The blonde woman intently watched Maria's Heavenly Brewery. Her two companions– one an eleven-year-old girl, the other a year older– waited alongside her. Gone were the days when it was only her and Kirika against the world.
"So this is the place they picked." She watched a young woman in a white dress enter the bar. Her flesh-toned earpiece chirped. "Mireille here," she told the air. "Go ahead, Jean."
"They have a Fratello team seated on that bench across the street.
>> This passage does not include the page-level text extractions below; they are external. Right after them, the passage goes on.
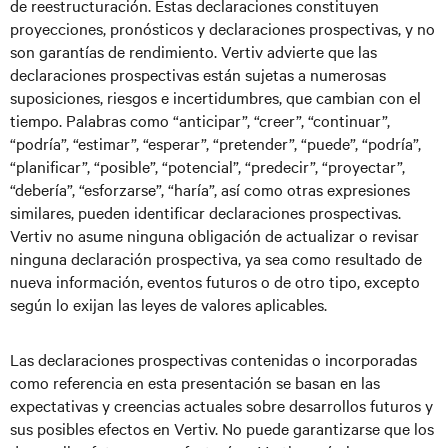
de reestructuración. Estas declaraciones constituyen
proyecciones, pronósticos y declaraciones prospectivas, y no
son garantías de rendimiento. Vertiv advierte que las
declaraciones prospectivas están sujetas a numerosas
suposiciones, riesgos e incertidumbres, que cambian con el
tiempo. Palabras como “anticipar”, “creer”, “continuar”,
“podría”, “estimar”, “esperar”, “pretender”, “puede”, “podría”,
“planificar”, “posible”, “potencial”, “predecir”, “proyectar”,
“debería”, “esforzarse”, “haría”, así como otras expresiones
similares, pueden identificar declaraciones prospectivas.
Vertiv no asume ninguna obligación de actualizar o revisar
ninguna declaración prospectiva, ya sea como resultado de
nueva información, eventos futuros o de otro tipo, excepto
según lo exijan las leyes de valores aplicables.
Las declaraciones prospectivas contenidas o incorporadas
como referencia en esta presentación se basan en las
expectativas y creencias actuales sobre desarrollos futuros y
sus posibles efectos en Vertiv. No puede garantizarse que los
Rico has them in her sight."
"What about our own teams?"
"Almost done setting up." Ferro, in charge of the support teams, was efficient as ever. "Hilshire and Triela are already sweeping the rear. You can proceed with first contact."
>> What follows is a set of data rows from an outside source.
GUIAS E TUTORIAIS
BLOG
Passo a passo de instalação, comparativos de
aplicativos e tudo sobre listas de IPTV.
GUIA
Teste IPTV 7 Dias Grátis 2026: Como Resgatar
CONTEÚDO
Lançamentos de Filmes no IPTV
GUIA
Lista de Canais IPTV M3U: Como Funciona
"Thanks for the head's up, Jean. On my way."
"Be careful."
"I will." The woman gave the girls a knowing look. "'Etta, Claes. I'm going to enter the bar. Go greet the American support team. Remember not to provoke them. They're not our enemies."
"Yes, Miss Mireille."
"Roger."
Life Goes On
Note: Text in "" are said over the radio. Italicized text denotes thought. Bold text emphasizes certain words.
Disclaimer: Gunslinger Girl, Noir, Full Metal Panic! The Second Raid, Metal Slug and Saikano are owned by their respective owners. I 'own' Giuseppe, Elena and Rolito. The Handsome Men and Jeremy Colt are courtesy Person With Many Aliases, who gave me permission to use them. I highly recommend you read up his work with the same title to get a better feel out of them.
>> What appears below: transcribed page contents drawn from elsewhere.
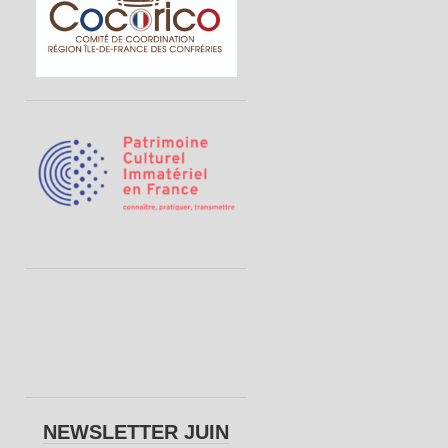
NEWSLETTER JUIN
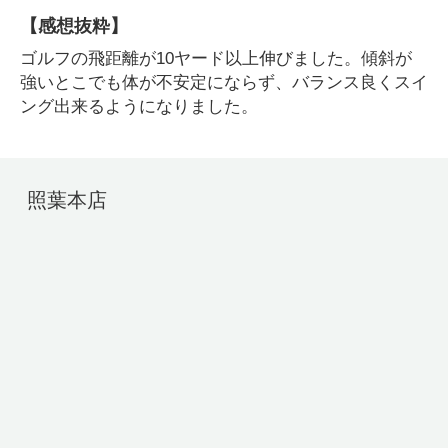
【感想抜粋】
ゴルフの飛距離が10ヤード以上伸びました。傾斜が
強いとこでも体が不安定にならず、バランス良くスイ
ング出来るようになりました。
照葉本店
Revamped Chronology: This story happens past Volume Six of Gunslinger Girl, several years after Noir, sometime after Full Metal Panic: The Second Raid and five years or so before the events of Saikano (manga).
Eighteen
Incontro
(Encounter)
"Hello," the dazzling blonde affably greeted. Her English was flawless as her teeth and looks.
Vincent blinked but recovered instantly by smiling back. "Hello. Do we know each other?"
"We do now. My name's Mireille."
"I'm Vincent. Pleased to meet you, Mireille."
"The same here. May I sit next to you?"
"Please."
Mireille ordered two glasses of sparkling water. She spoke fluent Italian. Her brilliant smile made Vincent forget about his planned conference with Lazarus.
"Are you a tourist?" she asked as their drinks arrived. Her eyes told Vincent to help himself. He obliged.
"Yes. I'm traveling with my daughter," he automatically added– and realized his error. Why did I say that to a pretty woman's who's prospecting me?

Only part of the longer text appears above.